2. - Les
dépenses de l'esprit
Cette interprétation des troubles nerveux par un
épuisement des forces qui interviennent dans les actes psychologiques est
souvent compliquée par des malentendus. Le plus grave provient des deux
langages différents qui sont employés successivement ou simultanément quand on
parle des troubles de la conduite. Tantôt on emploie l'ancien langage
psychologique et on dit: le malade est triste et inquiet, il. s'effraye de
toute action à accomplir, le moindre effort lui paraît une montagne
à soulever, il n'a plus ni résolution, ni choix, il n'a plus de volonté,
il est un aboulique. Ce langage d'ailleurs fort vague, semble avoir une
signification morale et impliquer une certaine nuance de reproche : il
laisse entendre que le malade, s'il le voulait bien, pourrait être
autrement. Quand on emploie le langage physiologique ou pseudo-physiologique,
on dit : « les fonctions qui
président à la formation de la force nerveuse sont altérées, il y a
diminution de la sécrétion de l'influx nerveux, ce malade a une faiblesse
nerveuse, il est un asthénique. » Ce langage semble admettre qu'il y a
là une lésion physique indépendante de l'esprit et que le malade n'y
peut rien. Aussi les malades aiment-ils beaucoup mieux la seconde expression que
la première.
En réalité ce ne sont là que des jeux de
mots : la diminution de la volonté, c'est-à-dire la diminution
d'une fonction supérieure qui demande de la force sous une grande tension ne
peut pas exister sans une altération dans la tension nerveuse et probablement
aussi dans la quantité des forces. Inversement, il ne peut y avoir faiblesse
des fonctions nerveuses sans trouble des actions psychologiques qui les
manifestent et sans altération de la volonté supérieure. D'ailleurs ces
troubles nerveux ne peuvent aujourd'hui être constatés directement, ils
ne sont connus que par l'interprétation du trouble des actions ; toutes
ces expressions pseudo-physiologiques ne sont que des traductions mal faites
des observations psychologiques. Nous retrouvons ici la même mauvaise
plaisanterie qui a joué autrefois un certain rôle à propos des théories
de l'hystérie. On faisait alors à peu de frais une théorie physiologique
de l'hystérie en disant : « le centre de la mémoire est engourdi »

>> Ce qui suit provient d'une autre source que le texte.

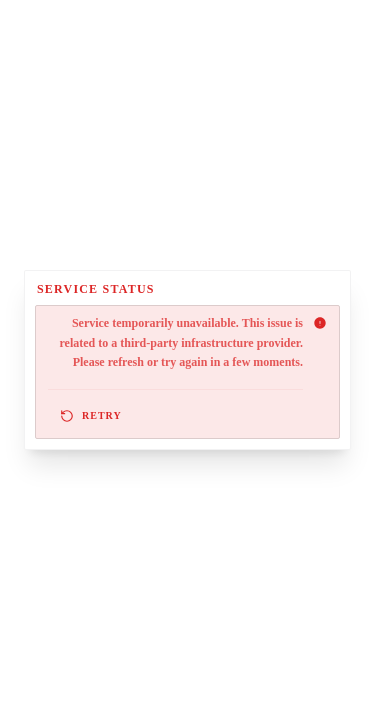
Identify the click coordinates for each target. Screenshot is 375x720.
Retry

au lieu de dire : « cette malade présente des oublis ». En
réalité ces termes empruntés au langage de la conscience ou ces termes
empruntés au langage de la physiologie sont à peu près
équivalents et il serait bon de supprimer le malentendu en les supprimant les
uns et les autres. On arrivera à décrire les troubles mentaux uniquement
en termes d'action et de conduite. La psychologie du comportement si utile dans
l'étude des animaux doit être appliquée également à l'homme en
exprimant même les phénomènes psychologiques supérieurs en termes
de conduite.
Une autre difficulté provient de la complexité des
conduites humaines : les troubles qui portent sur la puissance, le
nombre, la durée des actions se rattachent assez bien à la notion de
quantité et peuvent être décrits comme des diminutions de la force
psychologique, comme des asthénies proprement dites. Les troubles qui portent
sur la perfection psychologique des actions, qui suppriment les opérations
supérieures en laissant leur force aux inférieures éveillent l'idée d'un trouble
dans la tension psychologique. Mais il est aujourd'hui bien difficile d'abord
de diagnostiquer nettement ces deux catégories de troubles et ensuite
d'indiquer les lois qui règlent les relations de la quantité et de la
tension psychologiques. Ce sont ces difficultés et ces malentendus qui ont
retardé l'étude d'un problème capital, celui du budget de l'esprit,
l'étude des dépenses et des recettes psychologiques et de leur équilibre.
Un point qui serait très important pour l'étude
des psychopathies serait de connaître exactement quelles sont les actions qui
épuisent. Quand il s'agit de l'économie domestique nous savons très
bien quelles sont les denrées chères et les denrées bon marché, quelles
sont les opérations coûteuses et celles qui sont à bas prix ;
et nous pouvons facilement établir le budget de notre ménage. Nous sommes au
contraire tout à fait incapables d'établir le budget de notre activité
mentale parce que nous n'avons que des notions très vagues sur le
coût de telle ou telle action. D'ordinaire cela n'a pas de grands
inconvénients parce que les hommes bien portants ont presque toujours des
forces morales surabondantes pour leurs petites dépenses. Mais chez des malades
peu fortunés qui ont besoin de compter dans leurs actions cette question devient
capitale. Déjerine avait raison de dire que les actes qui s'accompagnent
d'émotion sont les plus déprimants. Ce n'est pas parce que l'émotion est une
cause de dépression, elle est elle-même la dépression, c'est parce que ce
sont là des actions difficiles et coûteuses qui chez les Lins
déterminent cette dépression rapide au cours même de l'acte qui est
l'émotion et chez les autres cette dépression plus tardive après l'acte
qui est appelée la fatigue. La question revient toujours au même
point : quelles sont les actions qui chez le névropathe déterminent une
dépression plus grande ?
En général il est très difficile de le savoir,
car nous ne connaissons pas assez l'état mental de chaque malade, ses
acquisitions antérieures qui rendent telle ou telle opération plus ou moins
habituelle, les dispositions dans lesquelles il se met pour faire un acte. Nous
pouvons seulement discerner quelques indications. Le premier point, le plus
facile à mettre en évidence c'est qu'il y a des circonstances de la vie,
toujours les mêmes, qui proposent aux générations successives les
mêmes problèmes, qui demandent des actes difficiles et qui sont
pour d'innombrables personnes des occasions de chute et de maladies mentales.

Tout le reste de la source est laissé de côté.